BEGIN

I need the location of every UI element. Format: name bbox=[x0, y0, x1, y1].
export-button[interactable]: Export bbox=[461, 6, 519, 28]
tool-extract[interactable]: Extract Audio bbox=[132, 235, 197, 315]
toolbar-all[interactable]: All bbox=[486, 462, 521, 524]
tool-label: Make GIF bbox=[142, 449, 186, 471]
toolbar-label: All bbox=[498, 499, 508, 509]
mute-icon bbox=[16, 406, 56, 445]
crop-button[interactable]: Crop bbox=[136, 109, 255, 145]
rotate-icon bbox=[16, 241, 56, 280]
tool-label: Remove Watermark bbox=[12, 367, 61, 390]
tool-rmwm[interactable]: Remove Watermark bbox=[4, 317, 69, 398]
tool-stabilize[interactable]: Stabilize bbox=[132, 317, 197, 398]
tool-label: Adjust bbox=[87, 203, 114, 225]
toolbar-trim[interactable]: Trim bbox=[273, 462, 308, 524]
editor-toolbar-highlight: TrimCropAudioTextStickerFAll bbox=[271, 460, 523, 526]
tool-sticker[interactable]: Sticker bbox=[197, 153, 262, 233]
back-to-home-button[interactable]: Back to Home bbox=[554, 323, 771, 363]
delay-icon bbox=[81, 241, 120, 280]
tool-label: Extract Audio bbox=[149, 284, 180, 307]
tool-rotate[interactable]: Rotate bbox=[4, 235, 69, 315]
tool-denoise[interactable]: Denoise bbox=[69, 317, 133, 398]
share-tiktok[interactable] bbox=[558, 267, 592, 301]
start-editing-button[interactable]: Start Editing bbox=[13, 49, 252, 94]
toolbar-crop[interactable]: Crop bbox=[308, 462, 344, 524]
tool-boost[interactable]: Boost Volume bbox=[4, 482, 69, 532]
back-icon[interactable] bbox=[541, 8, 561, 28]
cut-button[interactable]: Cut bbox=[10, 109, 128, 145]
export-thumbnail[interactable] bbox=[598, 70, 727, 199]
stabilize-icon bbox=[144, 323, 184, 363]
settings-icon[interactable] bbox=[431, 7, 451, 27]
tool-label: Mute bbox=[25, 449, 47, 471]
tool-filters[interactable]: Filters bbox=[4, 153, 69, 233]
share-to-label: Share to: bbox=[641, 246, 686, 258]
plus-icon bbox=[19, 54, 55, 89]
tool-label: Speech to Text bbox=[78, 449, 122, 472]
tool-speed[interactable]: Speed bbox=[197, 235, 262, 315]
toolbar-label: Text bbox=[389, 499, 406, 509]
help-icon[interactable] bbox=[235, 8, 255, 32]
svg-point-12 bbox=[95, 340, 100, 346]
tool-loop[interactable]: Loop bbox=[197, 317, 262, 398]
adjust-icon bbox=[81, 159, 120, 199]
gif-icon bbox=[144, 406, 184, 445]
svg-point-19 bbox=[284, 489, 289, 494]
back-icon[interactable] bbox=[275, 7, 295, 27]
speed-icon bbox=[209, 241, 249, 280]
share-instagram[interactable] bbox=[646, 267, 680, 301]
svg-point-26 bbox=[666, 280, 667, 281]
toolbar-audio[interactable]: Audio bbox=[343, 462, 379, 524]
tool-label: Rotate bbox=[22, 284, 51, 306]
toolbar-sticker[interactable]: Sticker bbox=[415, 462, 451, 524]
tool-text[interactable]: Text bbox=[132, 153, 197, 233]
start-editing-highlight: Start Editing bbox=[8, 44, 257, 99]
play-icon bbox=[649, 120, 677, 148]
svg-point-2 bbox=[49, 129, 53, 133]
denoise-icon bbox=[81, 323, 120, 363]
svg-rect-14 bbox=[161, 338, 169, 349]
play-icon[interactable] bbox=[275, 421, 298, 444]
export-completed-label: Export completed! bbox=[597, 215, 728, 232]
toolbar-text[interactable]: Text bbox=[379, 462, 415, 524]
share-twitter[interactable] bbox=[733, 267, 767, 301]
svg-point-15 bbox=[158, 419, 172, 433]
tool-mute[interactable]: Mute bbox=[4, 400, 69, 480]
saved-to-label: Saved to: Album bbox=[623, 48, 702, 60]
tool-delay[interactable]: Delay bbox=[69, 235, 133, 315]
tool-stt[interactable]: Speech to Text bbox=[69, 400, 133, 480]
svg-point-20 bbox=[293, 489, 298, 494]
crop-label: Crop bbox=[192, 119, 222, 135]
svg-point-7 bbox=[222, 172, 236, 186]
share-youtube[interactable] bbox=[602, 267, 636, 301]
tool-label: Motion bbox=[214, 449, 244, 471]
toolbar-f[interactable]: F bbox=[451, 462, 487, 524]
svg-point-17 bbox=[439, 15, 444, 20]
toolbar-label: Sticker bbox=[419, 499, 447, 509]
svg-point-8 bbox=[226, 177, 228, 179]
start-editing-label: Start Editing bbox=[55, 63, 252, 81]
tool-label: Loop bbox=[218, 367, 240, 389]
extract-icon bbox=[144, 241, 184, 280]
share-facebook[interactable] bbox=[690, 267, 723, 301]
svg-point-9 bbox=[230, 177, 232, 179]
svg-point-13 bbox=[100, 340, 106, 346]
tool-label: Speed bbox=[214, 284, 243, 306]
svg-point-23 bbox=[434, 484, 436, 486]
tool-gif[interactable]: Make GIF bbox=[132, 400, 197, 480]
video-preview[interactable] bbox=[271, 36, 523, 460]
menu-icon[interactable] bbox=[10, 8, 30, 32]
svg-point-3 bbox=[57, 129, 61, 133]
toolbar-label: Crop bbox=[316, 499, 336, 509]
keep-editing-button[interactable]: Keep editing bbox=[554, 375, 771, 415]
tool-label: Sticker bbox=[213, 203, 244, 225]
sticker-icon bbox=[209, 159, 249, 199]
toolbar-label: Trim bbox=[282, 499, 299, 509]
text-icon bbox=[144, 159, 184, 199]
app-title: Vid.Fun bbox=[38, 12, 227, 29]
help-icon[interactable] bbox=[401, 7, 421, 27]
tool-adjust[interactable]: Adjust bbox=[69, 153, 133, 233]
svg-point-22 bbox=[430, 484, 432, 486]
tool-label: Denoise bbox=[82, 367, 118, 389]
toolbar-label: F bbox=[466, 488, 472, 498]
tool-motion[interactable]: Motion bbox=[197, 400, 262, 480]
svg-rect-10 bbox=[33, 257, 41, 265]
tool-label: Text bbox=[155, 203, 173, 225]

END

The result should be every line of the material that contains the word "export", so copy those lines.

Answer box:
export-button[interactable]: Export bbox=[461, 6, 519, 28]
export-thumbnail[interactable] bbox=[598, 70, 727, 199]
export-completed-label: Export completed! bbox=[597, 215, 728, 232]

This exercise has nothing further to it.